4. Defendants say that the trial judge should have instructed the jury on the alibi defenses of Rosario and Tramaglino, and on the circumstantial nature of the evidence against them. They made no such requests, and it has been held in Goldsby v. United States, 160 U.S. 70, 16 S.Ct. 216, 40 L.Ed. 343, and Kastel v. United States, 2 Cir., 23 F.2d 156, that these specific matters need not be mentioned in the charge without proper requests. See also United States v. Capitol Meats, 2 Cir., 166 F.2d 537-538; United States v. Corry, 2 Cir., 183 F.2d 155, 157-158; United States v. Newman, 2 Cir., 143 F.2d 389.
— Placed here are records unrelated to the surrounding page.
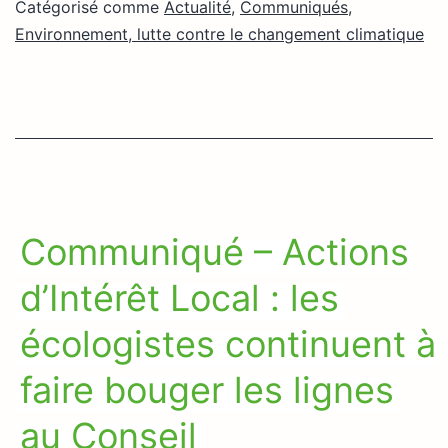
Catégorisé comme
Actualité
,
Communiqués
,
Environnement, lutte contre le changement climatique
Communiqué – Actions
d’Intérêt Local : les
écologistes continuent à
faire bouger les lignes
au Conseil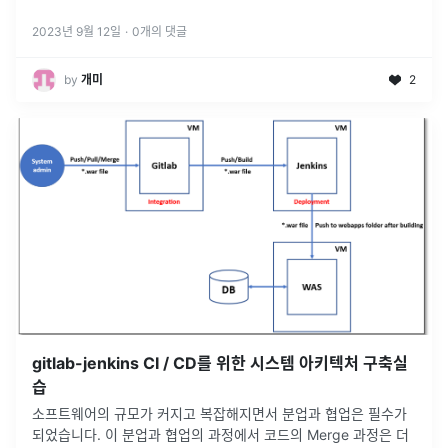
integration (지속적 통합) CD = c
...
2023년 9월 12일
·
0
개의 댓글
by
개미
2
gitlab-jenkins CI / CD를 위한 시스템 아키텍처 구축실
습
소프트웨어의 규모가 커지고 복잡해지면서 분업과 협업은 필수가
되었습니다. 이 분업과 협업의 과정에서 코드의 Merge 과정은 더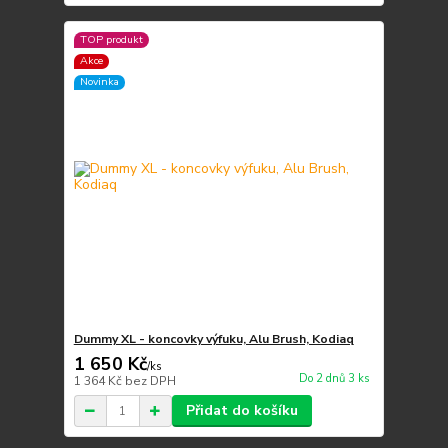
TOP produkt
Akce
Novinka
Dummy XL - koncovky výfuku, Alu Brush, Kodiaq
1 650 Kč
/
ks
Do 2 dnů 3 ks
1 364 Kč
bez DPH
Přidat do košíku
5. Defendants have other objections to their convictions on the substantive counts of purchase and sale, most of them pertaining to the contradictory and unreliable testimony of the government’s witnesses. Suffice it to say that the jury had the job of judging witnesses’ credibility. We cannot tamper with their conclusions on that issue. Tramaglino objects to the various versions, by different witnesses, of the dates on which he is supposed to have committed the sale offenses, and argues that he could not adequately prepare an alibi defense when the dates were constantly changing from those specified in the indictment. Our decision in United States v. Wilson, 2 Cir., 154 F.2d 802, 805, requires only “substantial similarity” between the indictment dates and those brought out in trial; all the versions here were within a few weeks of one another and of the indictment dates. Alvarez’ testimony that he bought marihuana from Tramaglino before May 1950 was elicited in deliberate questioning by Tramaglino’s lawyer himself, and cannot now be cited as prejudicial error. The “corpus delicti” of the sale-anapurchase offenses was adequately proved by the testimony of the drug addicts based on their sight and taste that the stuff bought and sold was really heroin or marihuana. Moreover, drug addicts paid good money *933over a period of time for this stuff. Some of the marihuana sold by both Rosario* and Tramaglino and subsequently bought by government agents was actually analyzed as such by laboratory experts. In short, the proof sufficed on all counts that the forbidden drugs were involved. See United States v. Adelman, 2 Cir., 107 F.2d 497; Pennacchio v. United States, 2 Cir., 263 F. 66.
Judgments affirmed.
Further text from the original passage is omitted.